Considérant que la commission intergouvernementale créée par cet accord international, qui comprend des représentants des deux Etats et dont les propositions doivent être prises conjointement par les chefs des deux délégations, est investie du pouvoir de sélectionner le candidat qui sera proposé comme concessionnaire aux autorités des deux Etats parties à l’accord ; qu’elle se voit attribuer pour accomplir cette mission des pouvoirs d’instruction et des moyens de fonctionnement propres ; qu’elle présente ainsi le caractère d’un organisme international ; que si l’accord de Madrid prévoit que "les parties contractantes prennent les dispositions nécessaires pour que la construction et l’exploitation de la section internationale soient assurées dans le respect de leurs engagements internationaux et en particulier du droit communautaire applicable", et ainsi, notamment, de la directive n° 89/ 665/CEE du 21 décembre 1989, portant coordination des dispositions législatives, réglementaires et administratives relatives àl’application des procédures de recours en matière de passation des marchés publics de fournitures et de travaux, il n’a pas prévu l’application à la procédure de passation du contrat de concession du droit français, et en particulier des dispositions de l’article L. 551-1 du code de justice administrative ; que, dans ces conditions, le juge des référés du tribunal administratif de Paris n’a pas commis d’erreur de droit en déclinant la compétence du juge français ;

Considérant que si la SOCIETE EIFFAGE soutient que l’ordonnance attaquée serait entachée d’erreur de droit et de contradiction de motifs, en ce qu’elle lui suggère, si elle s’y croit fondée, - d’introduire un éventuel recours après que la commissiôri intergouvernementale aura définitivement proposé aux autorités concédantes le futur concessionnaire, ce motif revêt un caractère surabondant au regard du motif d’incompétence de la juridiction administrative ;

Considérant qu’il résulte de ce qui précède et sans qu’il soit besoin de saisir la Cour de justice des communautés européennes d’une question préjudicielle, que la SOCIETE EIFFAGE n’est pas fondée à demander l’annulation de l’ordonnance attaquée ;

Sur les conclusions tendant à l’application des dispositions de l’article L. 761-1 du code de justice administrative :

Considérant que les dispositions de l’article L. 761-1 du code de justice administrative font obstacle à ce que l’Etat, qui n’est pas la partie perdante dans la première instance, soit condamné à verser à la SOCIETE EIFFAGE la somme qu’elle demande au titre des frais exposés par elle et non compris dans les dépens ;

Considérant qu’il y a lieu, dans les circonstances de l’espèce, de faire partiellement droit aux demandes, d’une part de l’Etat, d’autre part des sociétés Grupo Dragados SA, Bouygues Travaux Publics, DTP Terrassement et DV Construction, présentées sur le fondement des dispositions de l’article L.761-1 du code de justice administrative et de condamner la SOCIETE EIFFAGE à payer à l’Etat la somme de 5 000 euros et la même somme, globalement, à ces quatre sociétés, au titre des frais exposés par eux et non compris dans les dépens ;

D E C I D E :

Article 1er : La requête de la SOCIETE EIFFAGE est rejetée.

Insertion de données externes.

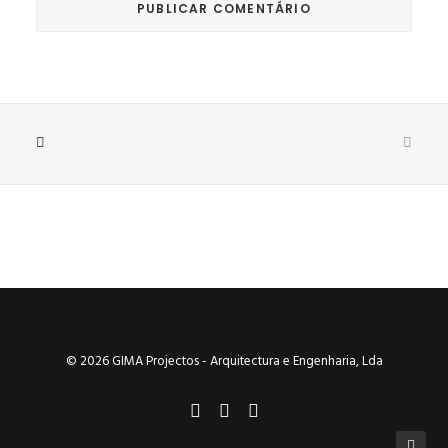
© 2026 GIMA Projectos - Arquitectura e Engenharia, Lda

Article 2 : La SOCIETE EIFFAGE versera la somme de 5 000 euros à l’Etat et la même somme, globalement, aux sociétés Grupo Dragados SA, Bouygues Travaux Publics, DTP Terrassement et DV Construction, au titre des frais exposés par eux et non compris dans les dépens.

Article 3 : Le surplus des conclusions de l’Etat et des sociétés Grupo Dragados SA, Bouygues Travaux Publics, DTP Terrassement et DV Construction est rejeté.

Article 4 : La présente décision sera notifiée à la SOCIETE EIFFAGE, à la société Grupo Dragados SA, à la société Bouygues Travaux Publics, à la société DTP Terrassement, à la société DV Construction, au ministre de l’économie, des finances et de l’industrie, au ministre de l’équipement, des transports, du logement, du tourisme et de la mer et au ministre des affaires étrangères.